→ **Problem requirements**:
Filter the listing so that only lines with the word "Pemerintah" remain.

::: Input material

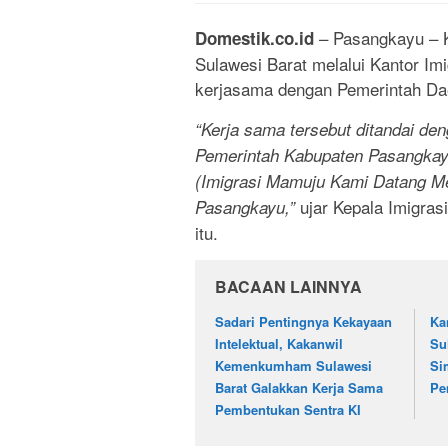
– Pasangkayu – 
Domestik.co.id
Sulawesi Barat melalui Kantor I
kerjasama dengan Pemerintah Da
“Kerja sama tersebut ditandai d
Pemerintah Kabupaten Pasangkay
(Imigrasi Mamuju Kami Datang M
ujar Kepala Imigras
Pasangkayu,”
itu.
BACAAN LAINNYA
Sadari Pentingnya Kekayaan
Ka
Intelektual, Kakanwil
Su
Kemenkumham Sulawesi
Si
Barat Galakkan Kerja Sama
Pe
Pembentukan Sentra KI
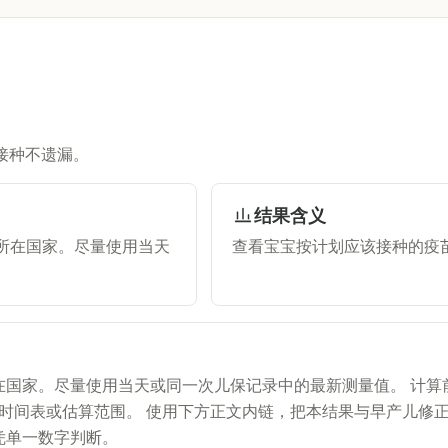
接种不遗漏。
结果含义
 所在国家。尽量使用当天
查看宝宝按计划应该接种的疫
所在国家。尽量使用当天或同一次儿保记录中的最新测量值。 计
时间表或估算范围。 使用下方正文内链，把本结果与早产儿修正
凭单一数字判断。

::::::

→ **Answer box**:
kerjasama dengan Pemerintah Da
Pemerintah Kabupaten Pasangkay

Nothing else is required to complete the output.